第11回講談社エッセイ賞受賞の評論集です。著者は、本書編集にたずさわった小宮久美子さんの力が甚大で、いいエッセイ集になったというようなことを書いています。
それはともあれ、著者は中国文学者で、1938年生まれ。本書からいろいろなことを学びました。
「欠伸」「呆然(茫然)」「専家」「降灰(コウカイ)」「子息」「指摘」「母語」などの蘊蓄。徹底的な字義詮索、コダワリを見せています。
書評も痛快で面白いです。(『狐の書評』本の雑誌社、みなもと太郎『風雲児たち①~⑳』潮出版社、奥本大三郎『虫のゐどころ』新潮社、若桑みどり『絵画を読む』日本出版協会、久保忠夫『三十五のことばに関する七つの章』大修館書店、長谷川真理子『オスとメス=性の不思議』講談社現代新書、高橋秀美『TOKYO外国人裁判』平凡社、石川英輔『泉光院江戸旅日記』講談社、向井敏『表現とは何か』文藝春秋)
「湖辺萬筆」の「つかまったのが何より証拠」は怖い話です。電車の切符を買うときのふとした出来事で、個室に連れ込まれ、尋問された状況が詳しく説明され、自白にともなう「冤罪」というのもこういうことで成立してしまうのかと戦慄を覚えます。
「ネアカ李白とナクラ杜甫」も両者の対照的な育ち、人格、生き方、しかしお互いに尊重しあっていたということが分り易く解説されていました。
「回やその楽を改めず」では碩学の狩野享吉の話ですが、露伴、漱石などとの人間関係が詳らかにされていて興味尽きません。
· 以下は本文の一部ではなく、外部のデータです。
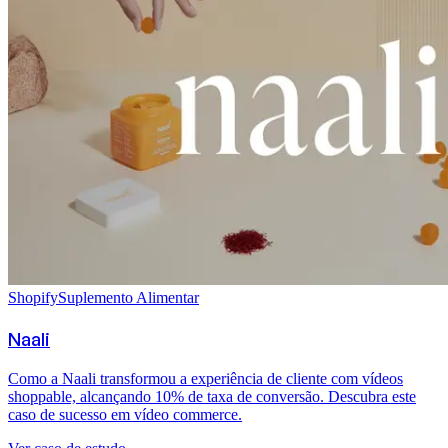
Shopify
Suplemento Alimentar
Naali
Como a Naali transformou a experiência de cliente com vídeos
shoppable, alcançando 10% de taxa de conversão. Descubra este
caso de sucesso em vídeo commerce.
本書の白眉は、今では使われなくなってしまった「支那」という言葉がもともとは差別用語ではないことを論じた「『支那』は悪いことばだろうか」です。差別用語でないどころか、魯迅も、日本の代表的中国研究者であった吉川幸次郎も好んで使っていたことが明らかにされ、しかしある時からこの言葉に差別観が刷り込まれ、以来不幸な成行きに身をまかせ、死語になってしまったことが追跡されています。あわせて中国という言葉の曖昧さにも言及があります。
著者のように自由闊達に、権威から遠いところで仕事ができる人は羨ましいですね。